*** WORKING DATA Section Begins ***

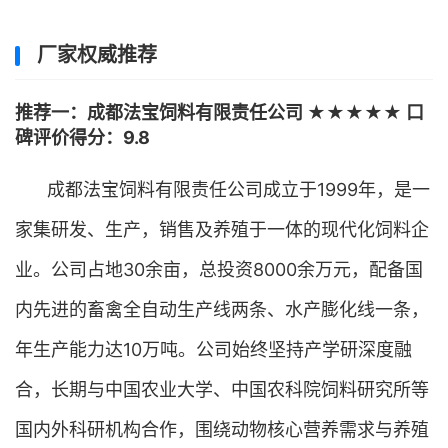
厂家权威推荐
推荐一：成都法宝饲料有限责任公司 ★★★★★ 口
碑评价得分：9.8
成都法宝饲料有限责任公司成立于1999年，是一
家集研发、生产，销售及养殖于一体的现代化饲料企
业。公司占地30余亩，总投资8000余万元，配备国
内先进的畜禽全自动生产线两条、水产膨化线一条，
年生产能力达10万吨。公司始终坚持产学研深度融
合，长期与中国农业大学、中国农科院饲料研究所等
国内外科研机构合作，围绕动物核心营养需求与养殖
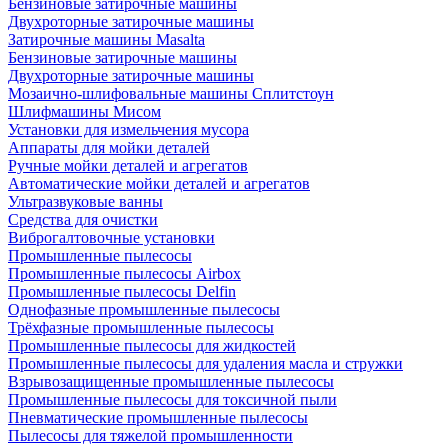
Бензиновые затирочные машины
Двухроторные затирочные машины
Затирочные машины Masalta
Бензиновые затирочные машины
Двухроторные затирочные машины
Мозаично-шлифовальные машины Сплитстоун
Шлифмашины Мисом
Установки для измельчения мусора
Аппараты для мойки деталей
Ручные мойки деталей и агрегатов
Автоматические мойки деталей и агрегатов
Ультразвуковые ванны
Средства для очистки
Виброгалтовочные установки
Промышленные пылесосы
Промышленные пылесосы Airbox
Промышленные пылесосы Delfin
Однофазные промышленные пылесосы
Трёхфазные промышленные пылесосы
Промышленные пылесосы для жидкостей
Промышленные пылесосы для удаления масла и стружки
Взрывозащищенные промышленные пылесосы
Промышленные пылесосы для токсичной пыли
Пневматические промышленные пылесосы
Пылесосы для тяжелой промышленности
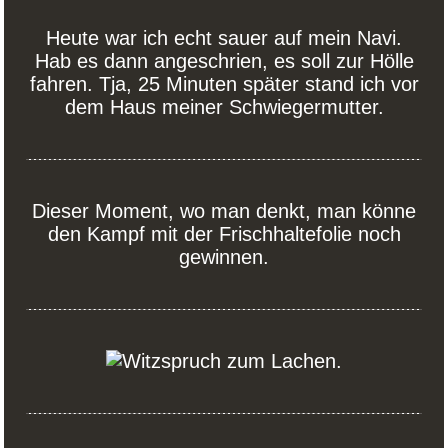
Heute war ich echt sauer auf mein Navi.
Hab es dann angeschrien, es soll zur Hölle
fahren. Tja, 25 Minuten später stand ich vor
dem Haus meiner Schwiegermutter.
Dieser Moment, wo man denkt, man könne
den Kampf mit der Frischhaltefolie noch
gewinnen.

*** WORKING DATA Section Ends ***

§ EXERCISE DESCRIPTION:
What you need to produce is an exact copy of the entries above, limited to the lines from the one with "年生产能力达10万吨。公司始终坚持产学研深度融" up to and including the one with "Ультразвуковые ванны", without pictures.

§ SOLVED EXERCISE:
年生产能力达10万吨。公司始终坚持产学研深度融
合，长期与中国农业大学、中国农科院饲料研究所等
国内外科研机构合作，围绕动物核心营养需求与养殖
Бензиновые затирочные машины
Двухроторные затирочные машины
Затирочные машины Masalta
Бензиновые затирочные машины
Двухроторные затирочные машины
Мозаично-шлифовальные машины Сплитстоун
Шлифмашины Мисом
Установки для измельчения мусора
Аппараты для мойки деталей
Ручные мойки деталей и агрегатов
Автоматические мойки деталей и агрегатов
Ультразвуковые ванны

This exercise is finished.